====== TASK MATERIAL
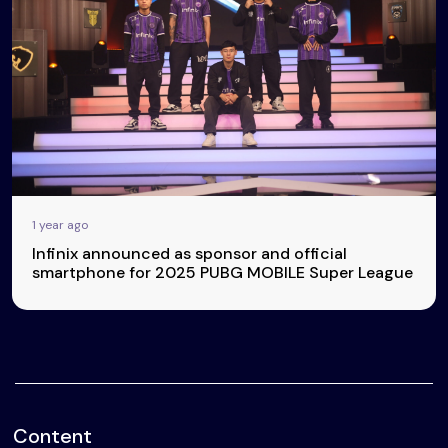
1 year ago
Infinix announced as sponsor and official
smartphone for 2025 PUBG MOBILE Super League
Content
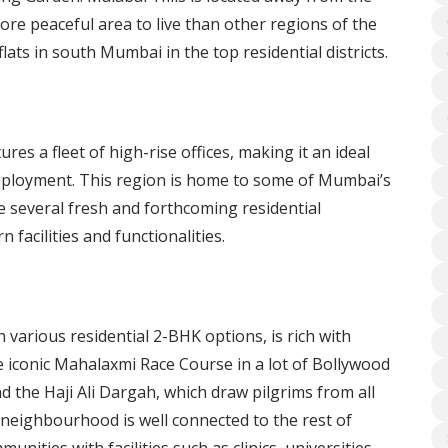
ore peaceful area to live than other regions of the
ats in south Mumbai in the top residential districts.
res a fleet of high-rise offices, making it an ideal
o employment. This region is home to some of Mumbai’s
 several fresh and forthcoming residential
facilities and functionalities.
various residential 2-BHK options, is rich with
e iconic Mahalaxmi Race Course in a lot of Bollywood
d the Haji Ali Dargah, which draw pilgrims from all
 neighbourhood is well connected to the rest of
============
— ACTION ITEM —
Return every entry above word for word, and include no images.

— WRITTEN RESPONSE —
1 year ago
Infinix announced as sponsor and official
smartphone for 2025 PUBG MOBILE Super League
Content
ore peaceful area to live than other regions of the
ats in south Mumbai in the top residential districts.
res a fleet of high-rise offices, making it an ideal
o employment. This region is home to some of Mumbai’s
 several fresh and forthcoming residential
facilities and functionalities.
various residential 2-BHK options, is rich with
e iconic Mahalaxmi Race Course in a lot of Bollywood
d the Haji Ali Dargah, which draw pilgrims from all
 neighbourhood is well connected to the rest of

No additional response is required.